Después de un breve silencio en el que su excitación remitió, la mujer preguntó:
—¿Qué estaba esperando descubrir de Carl?
—No lo sé. Quizá por qué su casa está mucho más ordenada en el interior que fuera.
Gurney no lo dijo completamente serio, pero Marian Eliot respondió con un tono de mujer de negocios.
—Cuido de Carl regularmente. No ha sido él mismo desde que desapareció Kiki. Es comprensible. Mientras estoy ahí, dejo las cosas donde creo que deberían estar. En realidad no es nada. —Miró por encima del hombro de Gurney en dirección a la casa de Muller, escondida detrás de una hectárea de árboles—. Cuida mejor de sí mismo de lo que usted cree.
—¿Ha oído su opinión sobre los latinos?
Ella emitió un suspiro breve y exasperado.
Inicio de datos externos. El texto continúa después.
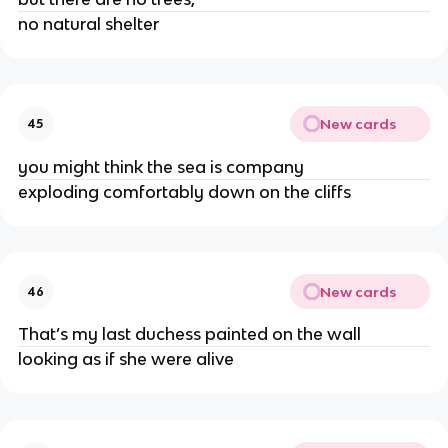
no natural shelter
New cards
45
you might think the sea is company
exploding comfortably down on the cliffs
New cards
46
That’s my last duchess painted on the wall
looking as if she were alive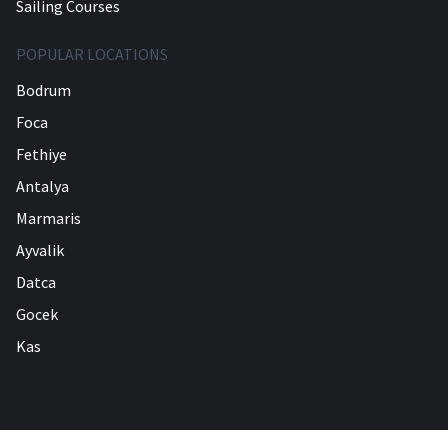
Sailing Courses
POPULAR LOCATIONS
Bodrum
Foca
Fethiye
Antalya
Marmaris
Ayvalik
Datca
Gocek
Kas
—La postura de Carl en esta cuestión no es muy diferente de los discursos de campaña de ciertas figuras públicas.
Gurney le dedicó una mirada de curiosidad.
—Sí, lo sé, es un poco intenso con eso, pero considerando…, bueno, considerando la situación con su esposa… —La voz de Eliot se fue apagando.
—¿Y el árbol de Navidad en septiembre? ¿Y las felicitaciones navideñas?
—Le gustan. Lo alivian. —Se levantó, cogió con mano firme la azada que había apoyado en el tronco del manzano y saludó con la cabeza a Gurney en un gesto rápido que indicaba que daba la conversación por concluida. Desde luego, hablar sobre la locura de Carl no era su actividad favorita—. Tengo trabajo que hacer. Buena suerte con sus investigaciones, señor Gurney.
O bien lo había olvidado, o bien conscientemente había elegido no seguir su anterior interés por las piezas faltantes del rompecabezas. Gurney se preguntó de qué se trataba.
El gran Airedale al parecer notó un cambio en la atmósfera emocional, pues apareció de repente al lado de su dueña.
—Gracias por su tiempo. Y su percepción —dijo Gurney—. Espero que me dé la oportunidad de hablar otra vez con usted.
—Ya veremos. A pesar de mi jubilación, soy una mujer ocupada.
Eliot se volvió al jardín de rosas con su azada y empezó a cavar con fuerza en el duro suelo, como si estuviera combatiendo con un elemento díscolo de su propia naturaleza.